Na mesma época da produção dessa obra, Hannah Arendt escreveu um ensaio chamado “A crise da Educação”, no qual reitera o papel coletivo na construção da sociedade, a diferença entre o mundo da casa – no qual os pais educam os filhos para a sobrevivência – e o espaço público, onde as crianças aprendem sobre o mundo e sobre como cuidar dele. Fala ainda da responsabilidade dos adultos, afirmando que ser professor não é só transmitir conteúdos mas, igualmente, responsabilizar-se dessa tarefa de proteger o mundo das crianças e as crianças do mundo, apresentando a elas o que há para ser preservado e dando a elas ferramentas de transformação do que precisa avançar.
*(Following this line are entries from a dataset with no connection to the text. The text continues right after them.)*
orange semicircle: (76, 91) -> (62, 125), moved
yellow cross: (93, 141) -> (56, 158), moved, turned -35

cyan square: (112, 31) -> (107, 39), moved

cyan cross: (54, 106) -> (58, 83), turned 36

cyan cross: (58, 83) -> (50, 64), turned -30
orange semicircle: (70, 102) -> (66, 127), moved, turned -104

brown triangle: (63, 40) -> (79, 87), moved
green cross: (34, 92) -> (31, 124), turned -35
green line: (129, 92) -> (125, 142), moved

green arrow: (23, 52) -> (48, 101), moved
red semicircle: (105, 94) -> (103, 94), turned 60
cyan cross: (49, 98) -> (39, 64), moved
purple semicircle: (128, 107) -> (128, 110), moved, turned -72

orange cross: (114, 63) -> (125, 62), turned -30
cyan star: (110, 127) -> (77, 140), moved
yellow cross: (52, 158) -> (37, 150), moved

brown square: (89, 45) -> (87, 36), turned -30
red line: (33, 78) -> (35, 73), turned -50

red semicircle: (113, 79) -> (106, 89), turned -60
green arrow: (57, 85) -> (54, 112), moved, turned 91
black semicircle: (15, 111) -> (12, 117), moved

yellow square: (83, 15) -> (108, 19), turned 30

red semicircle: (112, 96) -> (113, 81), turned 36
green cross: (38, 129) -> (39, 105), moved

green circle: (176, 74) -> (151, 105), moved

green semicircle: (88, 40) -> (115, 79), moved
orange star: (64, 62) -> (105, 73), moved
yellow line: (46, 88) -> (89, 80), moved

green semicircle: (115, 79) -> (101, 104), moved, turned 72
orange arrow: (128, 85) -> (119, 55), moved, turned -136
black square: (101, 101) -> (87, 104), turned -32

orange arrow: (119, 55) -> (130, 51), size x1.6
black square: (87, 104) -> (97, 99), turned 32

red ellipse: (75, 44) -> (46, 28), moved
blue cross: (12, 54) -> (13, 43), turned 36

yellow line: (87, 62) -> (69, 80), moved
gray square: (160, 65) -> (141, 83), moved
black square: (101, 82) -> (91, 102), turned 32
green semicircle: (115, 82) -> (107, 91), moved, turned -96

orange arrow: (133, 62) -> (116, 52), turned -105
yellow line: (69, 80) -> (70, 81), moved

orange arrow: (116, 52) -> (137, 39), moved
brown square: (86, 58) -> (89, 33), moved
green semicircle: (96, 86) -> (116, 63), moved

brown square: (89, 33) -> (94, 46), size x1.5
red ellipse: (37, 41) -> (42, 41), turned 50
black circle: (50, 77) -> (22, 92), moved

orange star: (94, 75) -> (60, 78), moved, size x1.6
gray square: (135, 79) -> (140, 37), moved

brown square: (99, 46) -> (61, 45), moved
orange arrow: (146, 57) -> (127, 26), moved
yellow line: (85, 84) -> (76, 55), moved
Para Hannah Arendt, a crise da Educação consistia exatamente na omissão dos adultos dessa tarefa, na qual sofria o mundo, amofinava-se o espaço público e quebrava a bússola das crianças, deixando-as à mercê das superstições e de seus desejos mais primários.
Para Hannah Arendt, a Política era a palavra chave do nosso tempo. Era preciso compreender o que se passava, pois não podemos nos dar ao luxo de extrair aquilo que foi bom no passado e simplesmente chamá-lo de nossa herança, deixar de lado o mau e simplesmente considerá-lo um peso morto, que o tempo, por si mesmo, relegará ao esquecimento. Era preciso agir, exercendo nossa capacidade de Julgar, evitando perder esse terreno construído (com tanto custo) de Liberdade e Igualdade. Como ela diz, no epílogo de seu “A Promessa da Política”: o moderno crescimento da ausência do mundo, a destruição de tudo que há entre nós, pode ser também descrito como a expansão do deserto (…) O perigo está em nos tornarmos verdadeiros habitantes do deserto e nele passarmos a nos sentir em casa.
Por isso, por tudo isso, e tanto mais, Hannah Arendt é uma leitura necessária, uma reflexão necessária, uma memória necessária. Porque o pensamento de Arendt é uma apelo para escutarmos uns aos outros e assim sobrevivermos aos cantos das sereias que querem nos conduzir para as rochas. E para compreendermos que o melhor que construímos ao longo do tempo nunca foi para a glória de um mas para o bem estar de muitos, que não chega a ser uma expectativa excitante, mas é a mais humana das possibilidades que dispomos para não perecermos no deserto.